If you’ve ever wondered how your favorite whiskey is made, check out the process below.  

Quick Guide on How Whiskey is Made at a Distillery.  

Although there are many different ways to make whiskey, all whiskeys start with a few basic ingredients: grain, water, and yeast. Grain is the heart of whiskey making, and the type of grain used will determine the style of whiskey being made.  

The most common grains used in whiskey making are barley, rye, wheat, and corn. Once the grain has been selected, it is milled into a coarse powder called grist. Popular types of whiskey include, but are not limited to:  

  • Scotch whisky which is made mostly from malted barley 
  • Bourbon whiskey which is made mostly from corn 
  • Irish whiskey which is made from a blend of both malted and unmalted barley 
  • Rye whiskey which is made mostly from rye grain 

Water is another critical ingredient in whiskey making. The water used must be clean and free of impurities that can alter the flavor of the finished product. For this reason, most distilleries source their water from nearby springs or underground aquifers. 

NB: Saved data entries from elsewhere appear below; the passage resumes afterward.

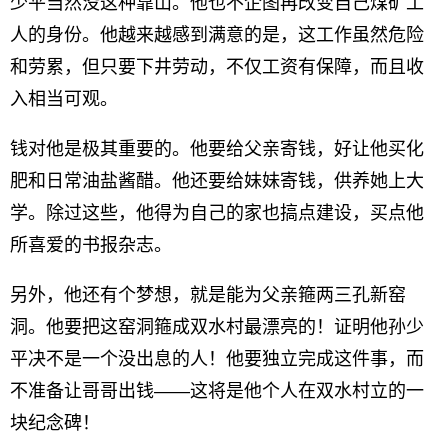
少平当然没这种靠山。他也不企图再改变自己煤矿工
人的身份。他越来越感到满意的是，这工作虽然危险
和劳累，但只要下井劳动，不仅工资有保障，而且收
入相当可观。
钱对他是极其重要的。他要给父亲寄钱，好让他买化
肥和日常油盐酱醋。他还要给妹妹寄钱，供养她上大
学。除过这些，他得为自己的家也搞点建设，买点他
所喜爱的书报杂志。
另外，他还有个梦想，就是能为父亲箍两三孔新窑
洞。他要把这窑洞箍成双水村最漂亮的！证明他孙少
平决不是一个没出息的人！他要独立完成这件事，而
不准备让哥哥出钱——这将是他个人在双水村立的一
块纪念碑！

Yeast is responsible for fermentation, which is the first step in whiskey production. During fermentation, yeast consumes the sugars in the grist and produces alcohol and carbon dioxide. The type of yeast used can have a significant impact on the flavor of the finished whiskey. 

After fermentation is complete, the liquid (now called wash) is distilled to increase its alcohol content. During distillation, the wash is heated until the alcohol vaporizes and then condensed back into a liquid form. This process is repeated multiple times to produce a high-proof spirit known as low wine. 

The low wine is then transferred to another still for a second distillation. This time, the spirit is distilled at a lower temperature to remove any impurities that may be present. The final product of this second distillation is called high wine. 

The high wine is then transferred to yet another still for a final distillation. This process, known as rectification, produces the finished whiskey. The alcohol content of the whiskey at this point is usually between 40% and 50%. 

After rectification, the whiskey is ready to be aged. Depending on the style of whiskey being made, it may be aged in oak barrels for anywhere from a few months to several years. During this time, the whiskey develops its distinct flavor and color. Once the aging process is complete, the whiskey is bottled and ready to be enjoyed!